▸ Exercise goal
What follows is a set of records. Repeat them word for word.

▸ Task data

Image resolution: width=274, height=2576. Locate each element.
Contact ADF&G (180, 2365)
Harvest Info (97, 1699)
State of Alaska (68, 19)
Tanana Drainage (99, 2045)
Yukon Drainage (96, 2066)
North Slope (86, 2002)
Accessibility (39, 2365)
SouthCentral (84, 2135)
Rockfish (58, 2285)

▸ Result for this task
Image resolution: width=274, height=2576. Locate each element.
Contact ADF&G (180, 2365)
Harvest Info (97, 1699)
State of Alaska (68, 19)
Tanana Drainage (99, 2045)
Yukon Drainage (96, 2066)
North Slope (86, 2002)
Accessibility (39, 2365)
SouthCentral (84, 2135)
Rockfish (58, 2285)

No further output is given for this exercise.